• [Data listing]
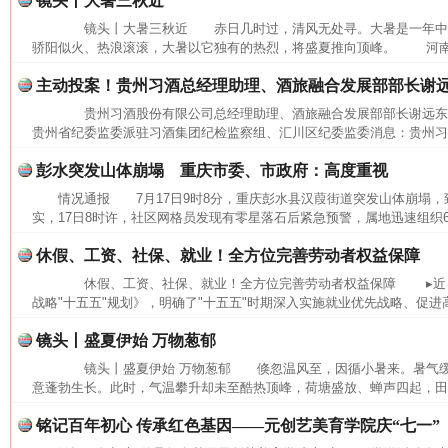
镜头丨大暑三秋近
镜头丨大暑三秋近 赤日几时过，清风无处寻。大暑是一年中
骄阳似火、热浪滚滚，大暑以它独有的热烈，将盛夏推向顶峰。 河南省
主动投案！贵州习酒总经理助理、酒旅融合发展部部长谢
贵州习酒股份有限公司总经理助理、酒旅融合发展部部长谢远
贵州省纪委监委派驻习酒集团纪检监察组、汇川区纪委监委消息：贵州习酒
彭水突发山体崩塌 重庆市委、市政府：高度重视
情况通报 7月17日9时8分，重庆彭水县汉葭街道突发山体崩塌
实，17日8时许，社区网格员发现有零星落石后紧急预警，属地迅速组织6
休假、工资、社保、就业！全方位完善劳动者权益保障
休假、工资、社保、就业！全方位完善劳动者权益保障 ▸近日
战略"十五五"规划》，明确了"十五五"时期深入实施就业优先战略、促进高
网上购药对药下症？
镜头丨盛夏伊始 万物葱郁
镜头丨盛夏伊始 万物葱郁 倏忽温风至，因循小暑来。暑气缓
意蓬勃生长。此时，气温攀升却未至酷热顶峰，荷塘盛放、蝉声四起，田间
铭记百年初心 传承红色基因——元创艺美育学院庆“七一”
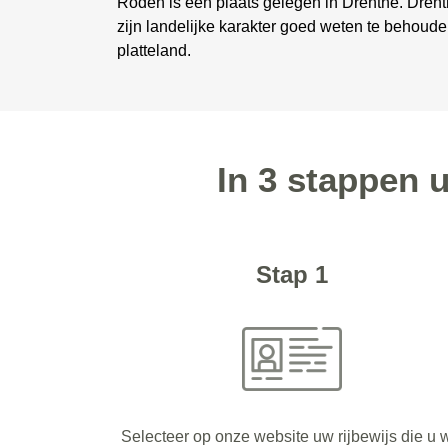
Roden is een plaats gelegen in Drenthe. Drent
zijn landelijke karakter goed weten te behoude
platteland.
In 3 stappen 
Stap 1
Selecteer op onze website uw rijbewijs die u w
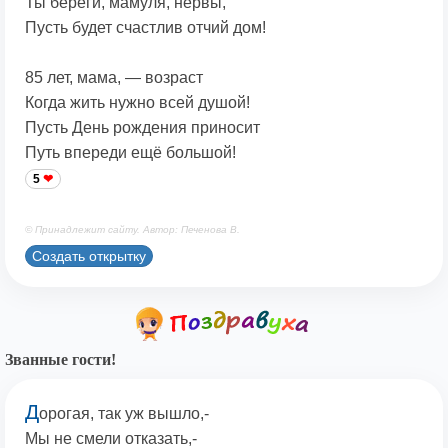
Ты береги, мамуля, нервы,
Пусть будет счастлив отчий дом!
85 лет, мама, — возраст
Когда жить нужно всей душой!
Пусть День рождения приносит
Путь впереди ещё большой!
5
© Принадлежит сайту. Автор: Печенова В.
Создать открытку
Званные гости!
Д
орогая, так уж вышло,-
Мы не смели отказать,-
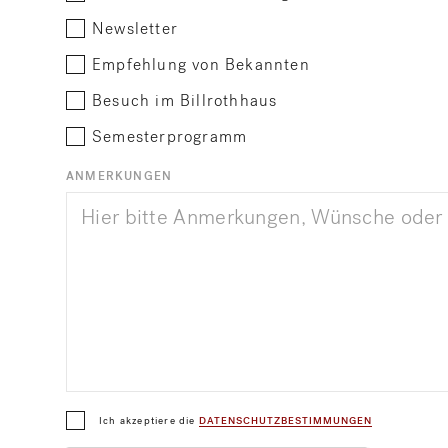
Newsletter
Empfehlung von Bekannten
Besuch im Billrothhaus
Semesterprogramm
ANMERKUNGEN
Ich akzeptiere die
DATENSCHUTZBESTIMMUNGEN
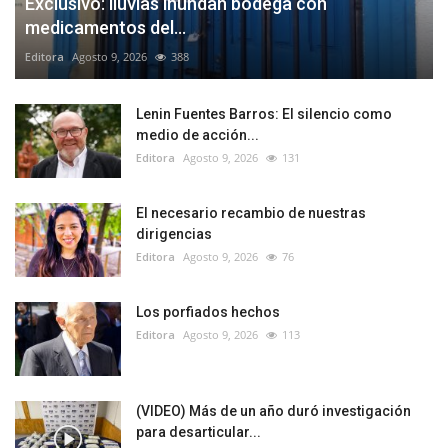
Exclusivo: lluvias inundan bodega con
medicamentos del...
Editora
Agosto 9, 2026
388
Lenin Fuentes Barros: El silencio como
medio de acción...
Editora
Agosto 9, 2026
131
El necesario recambio de nuestras
dirigencias
Editora
Agosto 9, 2026
76
Los porfiados hechos
Editora
Agosto 9, 2026
113
(VIDEO) Más de un año duró investigación
para desarticular...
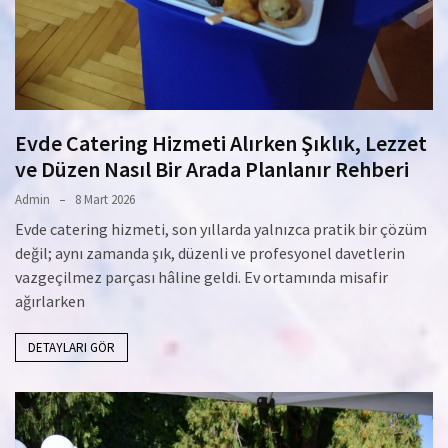
Evde Catering Hizmeti Alırken Şıklık, Lezzet
ve Düzen Nasıl Bir Arada Planlanır Rehberi
Admin
8 Mart 2026
Evde catering hizmeti, son yıllarda yalnızca pratik bir çözüm
değil; aynı zamanda şık, düzenli ve profesyonel davetlerin
vazgeçilmez parçası hâline geldi. Ev ortamında misafir
ağırlarken
DETAYLARI GÖR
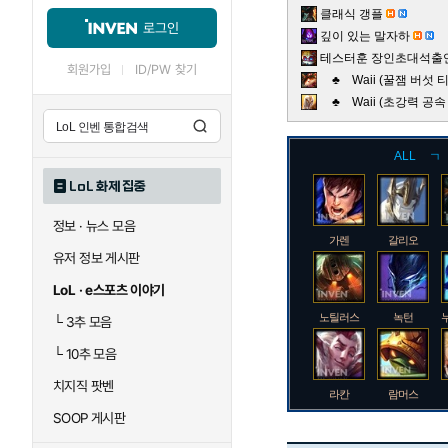
클래식 갱플
로그인
깊이 있는 말자하
테스터훈 장인초대석출연
회원가입
ID/PW 찾기
♣ Waii (꿀잼 버섯
♣ Waii (초강력 공
ALL
ㄱ
LoL 화제 집중
정보 · 뉴스 모음
가렌
갈리오
유저 정보 게시판
LoL · e스포츠 이야기
노틸러스
녹턴
└
3추 모음
└
10추 모음
치지직 팟벤
라칸
람머스
SOOP 게시판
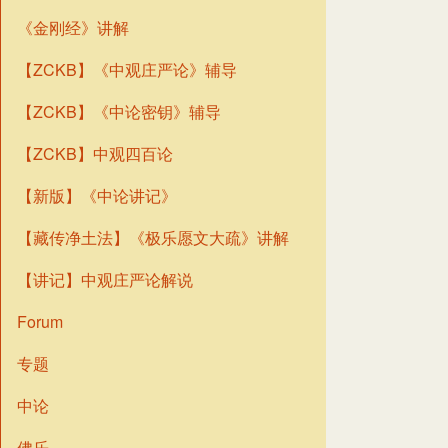
《金刚经》讲解
【ZCKB】《中观庄严论》辅导
【ZCKB】《中论密钥》辅导
【ZCKB】中观四百论
【新版】《中论讲记》
【藏传净土法】《极乐愿文大疏》讲解
【讲记】中观庄严论解说
Forum
专题
中论
佛乐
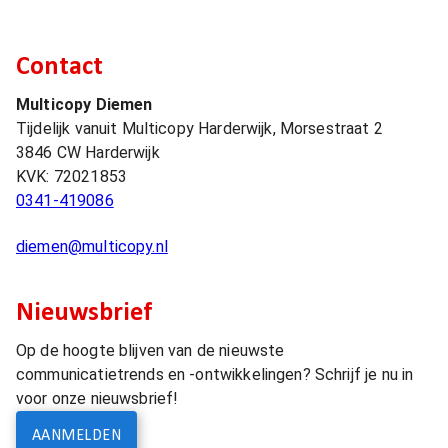
Contact
Multicopy Diemen
Tijdelijk vanuit Multicopy Harderwijk, Morsestraat 2
3846 CW
Harderwijk
KVK:
72021853
0341-419086
diemen@multicopy.nl
Nieuwsbrief
Op de hoogte blijven van de nieuwste
communicatietrends en -ontwikkelingen? Schrijf je nu in
voor onze nieuwsbrief!
AANMELDEN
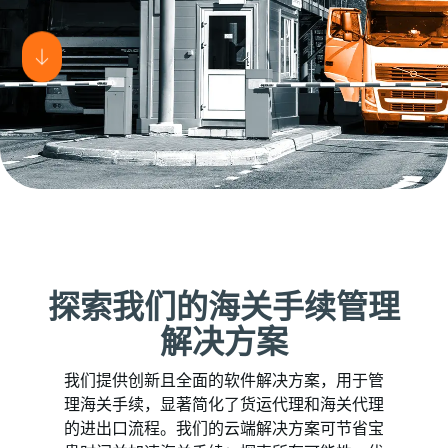
探索我们的海关手续管理
解决方案
我们提供创新且全面的软件解决方案，用于管
理海关手续，显著简化了货运代理和海关代理
的进出口流程。我们的云端解决方案可节省宝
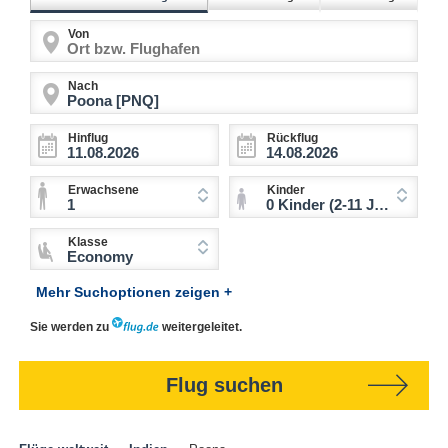
Von
Nach
Hinflug
Rückflug
Erwachsene
Kinder
1
0 Kinder (2-11 Jahre)
Klasse
Economy
Mehr Suchoptionen zeigen +
Sie werden zu
weitergeleitet.
Flug suchen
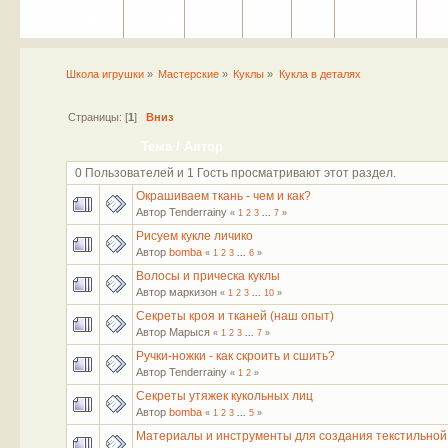
Портал
Помощь
На сайт
Поиск
Вход
Регистрация
Школа игрушки
»
Мастерские
»
Куклы
»
Кукла в деталях
Страницы: [
1
]
Вниз
Тема
/
Автор
0 Пользователей и 1 Гость просматривают этот раздел.
Окрашиваем ткань - чем и как?
Автор Tenderrainy
«
1
2
3
...
7
»
Рисуем кукле личико
Автор
bomba
«
1
2
3
...
6
»
Волосы и прическа куклы
Автор маркизон
«
1
2
3
...
10
»
Секреты кроя и тканей (наш опыт)
Автор Марыся
«
1
2
3
...
7
»
Ручки-ножки - как скроить и сшить?
Автор Tenderrainy
«
1
2
»
Секреты утяжек кукольных лиц
Автор
bomba
«
1
2
3
...
5
»
Материалы и инструменты для создания текстильной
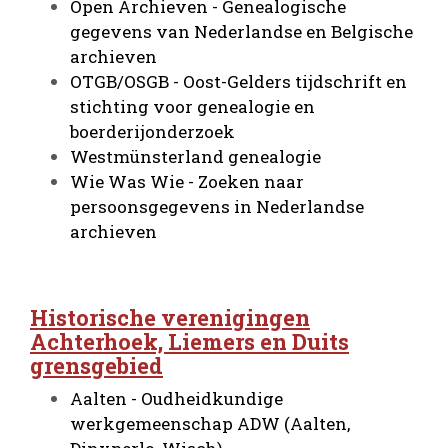
Open Archieven - Genealogische
gegevens van Nederlandse en Belgische
archieven
OTGB/OSGB - Oost-Gelders tijdschrift en
stichting voor genealogie en
boerderijonderzoek
Westmünsterland genealogie
Wie Was Wie - Zoeken naar
persoonsgegevens in Nederlandse
archieven
Historische verenigingen
Achterhoek, Liemers en Duits
grensgebied
Aalten - Oudheidkundige
werkgemeenschap ADW (Aalten,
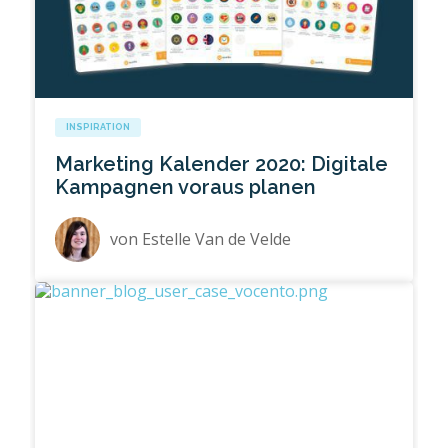
INSPIRATION
Marketing Kalender 2020: Digitale
Kampagnen voraus planen
von
Estelle Van de Velde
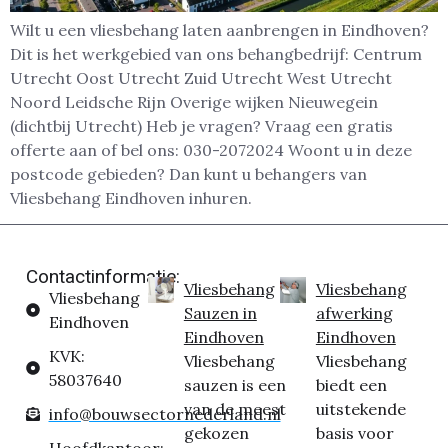
Wilt u een vliesbehang laten aanbrengen in Eindhoven?
Dit is het werkgebied van ons behangbedrijf: Centrum
Utrecht Oost Utrecht Zuid Utrecht West Utrecht
Noord Leidsche Rijn Overige wijken Nieuwegein
(dichtbij Utrecht) Heb je vragen? Vraag een gratis
offerte aan of bel ons: 030-2072024 Woont u in deze
postcode gebieden? Dan kunt u behangers van
Vliesbehang Eindhoven inhuren.
Contactinformatie:
Vliesbehang
Vliesbehang
Vliesbehang
Sauzen in
afwerking
Eindhoven
Eindhoven
Eindhoven
KVK:
Vliesbehang
Vliesbehang
58037640
sauzen is een
biedt een
van de meest
uitstekende
info@bouwsectornederland.nl
gekozen
basis voor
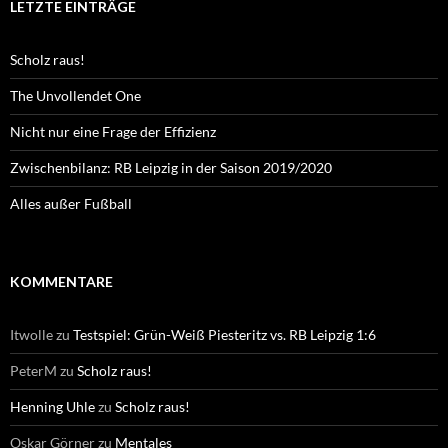
LETZTE EINTRÄGE
Scholz raus!
The Unvollendet One
Nicht nur eine Frage der Effizienz
Zwischenbilanz: RB Leipzig in der Saison 2019/2020
Alles außer Fußball
KOMMENTARE
Itwolle
zu
Testspiel: Grün-Weiß Piesteritz vs. RB Leipzig 1:6
PeterM
zu
Scholz raus!
Henning Uhle
zu
Scholz raus!
Oskar Görner
zu
Mentales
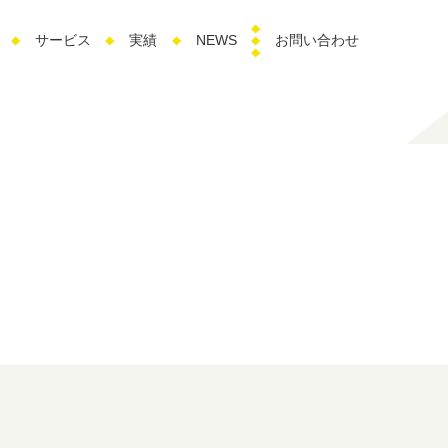
サービス
実績
NEWS
お問い合わせ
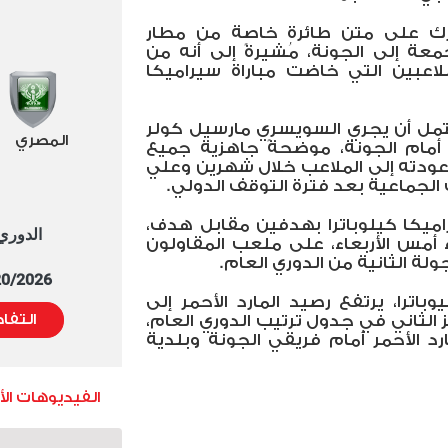
حرك على متن طائرة خاصة من مطار
معة إلى الجونة، مُشيرةً إلى أنه من
لاعبين التي خاضت مباراة سيراميكا
حتمل أن يجري السويسري مارسيل كولر
المصري
أمام الجونة، موضحةً جاهزية جميع
 عودته إلى الملاعب خلال شهرين وعلي
الجماعية بعد فترة التوقف الدولي.
ميكا كيلوباترا بهدفين مقابل هدف،
الدوري العا
 أمس الأربعاء، على ملعب المقاولون
ة الثانية من الدوري العام.
5/20/2026 التوقيت 
اترا، يرتفع رصيد المارد الأحمر إلى
التفا
ها المركز الثاني في جدول ترتيب الدوري العام،
د الأحمر أمام فريقي الجونة وبلدية
الفيديوهات ال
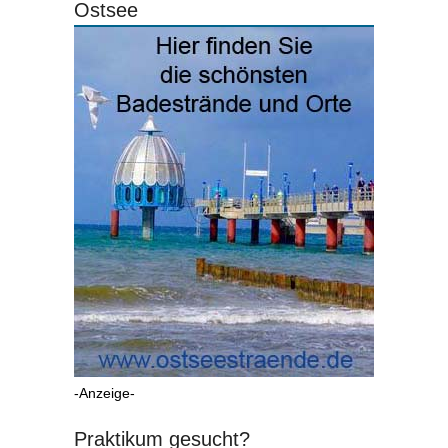
Ostsee
-Anzeige-
Praktikum gesucht?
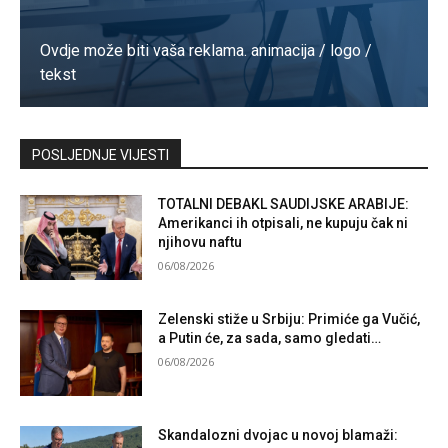
Ovdje može biti vaša reklama. animacija / logo /
tekst
Kontaktirajte nas
POSLJEDNJE VIJESTI
TOTALNI DEBAKL SAUDIJSKE ARABIJE:
Amerikanci ih otpisali, ne kupuju čak ni
njihovu naftu
06/08/2026
Zelenski stiže u Srbiju: Primiće ga Vučić,
a Putin će, za sada, samo gledati…
06/08/2026
Skandalozni dvojac u novoj blamaži:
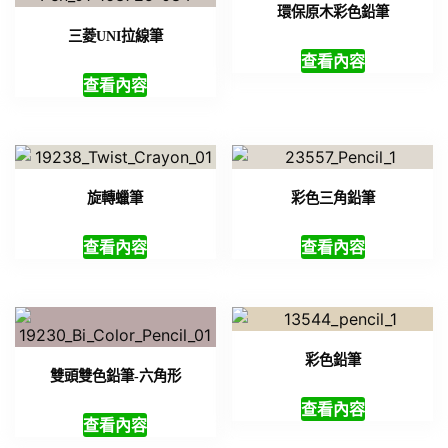
環保原木彩色鉛筆
三菱UNI拉線筆
查看內容
查看內容
旋轉蠟筆
彩色三角鉛筆
查看內容
查看內容
彩色鉛筆
雙頭雙色鉛筆-六角形
查看內容
查看內容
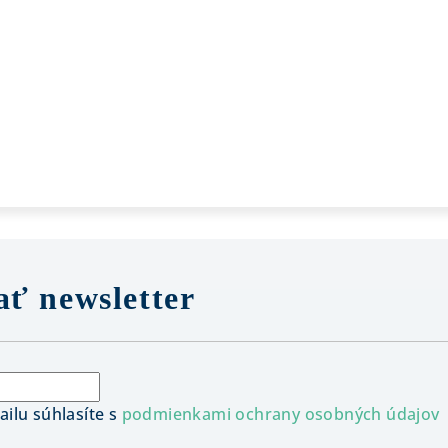
ť newsletter
ilu súhlasíte s
podmienkami ochrany osobných údajov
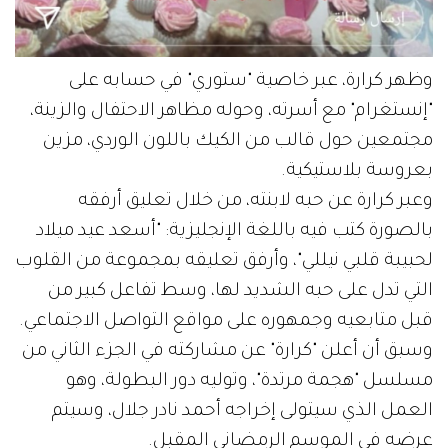
وظهر كرارة، عبر خاصية "ستوري" في حسابه على
"إنستغرام" مع أسرته، وحوله مظاهر الاحتفال والزينة،
مجتمعين حول قالب من الكيك باللون الوردي، مزين
بعروسة بلاستيكية.
وعبر كرارة عن حبه لابنته، من خلال تعليق أرفقه
بالصورة كتب فيه باللغة الإنجليزية: "أسعد عيد ميلاد
لحبيبة قلبي نيللي"، وأرفق تعليقه بمجموعة من القلوب
التي تدل على حبه الشديد لها، وسط تفاعل كبير من
قبل متابعيه وجمهوره على مواقع التواصل الاجتماعي.
وسبق أن أعلن "كرارة" عن مشاركته في الجزء الثاني من
مسلسل "هجمة مرتدة"، وتوليه دور البطولة، وهو
العمل الذي سيتولى إخراجه أحمد نادر جلال، وسيتم
عرضه في الموسم الرمضاني المقبل.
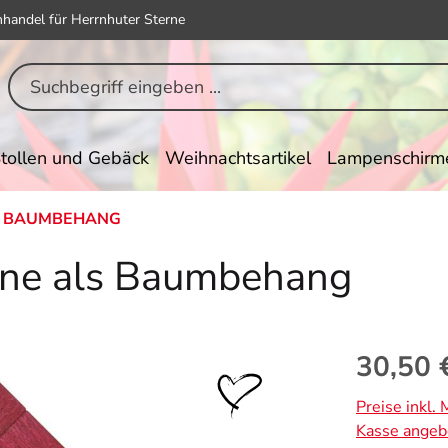
hhandel für Herrnhuter Sterne
tollen und Gebäck
Weihnachtsartikel
Lampenschirm
BAUMBEHANG
ne als Baumbehang
Regulärer Pr
30,50 
Preise inkl.
Kasse angeb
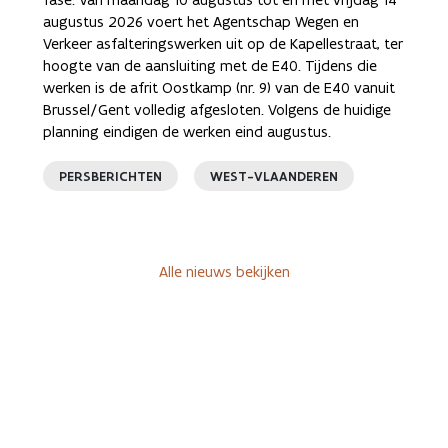
augustus 2026 voert het Agentschap Wegen en
Verkeer asfalteringswerken uit op de Kapellestraat, ter
hoogte van de aansluiting met de E40. Tijdens die
werken is de afrit Oostkamp (nr. 9) van de E40 vanuit
Brussel/Gent volledig afgesloten. Volgens de huidige
planning eindigen de werken eind augustus.
PERSBERICHTEN
WEST-VLAANDEREN
Alle nieuws bekijken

• [Prompt] In the entries above, which lines run from the one with "Henning Uhle" up to and including the one with "Praktikum gesucht?"? Write them out exactly, without the pictures.

• [Reply to the exercise]
Henning Uhle
zu
Scholz raus!
Oskar Görner
zu
Mentales
サービス
実績
NEWS
お問い合わせ
حرك على متن طائرة خاصة من مطار
معة إلى الجونة، مُشيرةً إلى أنه من
لاعبين التي خاضت مباراة سيراميكا
حتمل أن يجري السويسري مارسيل كولر
المصري
أمام الجونة، موضحةً جاهزية جميع
 عودته إلى الملاعب خلال شهرين وعلي
الجماعية بعد فترة التوقف الدولي.
ميكا كيلوباترا بهدفين مقابل هدف،
الدوري العا
 أمس الأربعاء، على ملعب المقاولون
ة الثانية من الدوري العام.
5/20/2026 التوقيت 
اترا، يرتفع رصيد المارد الأحمر إلى
التفا
ها المركز الثاني في جدول ترتيب الدوري العام،
د الأحمر أمام فريقي الجونة وبلدية
الفيديوهات ال
Ostsee
-Anzeige-
Praktikum gesucht?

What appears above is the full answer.